A lay person is competent to address etiology in some limited circumstances in which nexus is obvious merely through lay observation, such as a fall leading to a broken leg. Jandreau v. Nicholson, 492 F.3d 1372 (Fed. Cir. 2007). In this case, however, the Veteran’s earliest complaint of shortness of breath was many years after separation from active service and the question of causation extends beyond an immediately observable cause-and-effect relationship. As such, the Veteran is not competent to address the etiology of his lung diaphragm disorder.

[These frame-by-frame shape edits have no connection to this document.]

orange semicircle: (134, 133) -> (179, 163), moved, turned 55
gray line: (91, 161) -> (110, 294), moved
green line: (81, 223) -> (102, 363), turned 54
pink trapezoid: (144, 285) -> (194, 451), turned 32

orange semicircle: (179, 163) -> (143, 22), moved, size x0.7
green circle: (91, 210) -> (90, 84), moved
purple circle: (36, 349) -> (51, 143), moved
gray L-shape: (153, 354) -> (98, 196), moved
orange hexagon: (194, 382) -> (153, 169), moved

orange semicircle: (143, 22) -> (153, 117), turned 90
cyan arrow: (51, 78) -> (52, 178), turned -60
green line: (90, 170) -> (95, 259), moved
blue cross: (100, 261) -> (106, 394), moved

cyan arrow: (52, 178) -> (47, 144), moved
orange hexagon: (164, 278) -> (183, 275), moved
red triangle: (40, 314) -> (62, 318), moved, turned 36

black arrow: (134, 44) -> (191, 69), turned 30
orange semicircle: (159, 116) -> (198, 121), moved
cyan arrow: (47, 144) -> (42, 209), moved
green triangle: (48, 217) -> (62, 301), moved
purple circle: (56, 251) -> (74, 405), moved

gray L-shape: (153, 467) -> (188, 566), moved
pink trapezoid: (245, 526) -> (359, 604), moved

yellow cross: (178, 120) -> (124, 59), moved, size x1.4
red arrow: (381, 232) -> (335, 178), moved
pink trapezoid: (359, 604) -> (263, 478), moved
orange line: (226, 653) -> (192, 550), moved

Based on a review of the foregoing evidence and the applicable laws and regulations, the Board finds that the preponderance of the evidence is against the Veteran’s claim for service connection for a lung diaphragm disorder. In reaching this conclusion, the Board has considered the applicability of the benefit-of-the-doubt doctrine; however, as the preponderance of the evidence is against the claim, that doctrine is not helpful to this claimant. See 38 U.S.C. § 5107 (b); 38 C.F.R. § 3.102; Gilbert v. Derwinski, 1 Vet. App. 49, 53-56 (1990). Service connection has not been established and the Veteran’s claim for a lung diaphragm disorder must be denied.
KELLI A. KORDICH
Veterans Law Judge
Board of Veterans’ Appeals
Attorney for the Board T. Moore, Associate Counsel
The Board’s decision in this case is binding only with respect to the instant matter decided. This decision is not precedential and does not establish VA policies or interpretations of general applicability. 38 C.F.R. § 20.1303.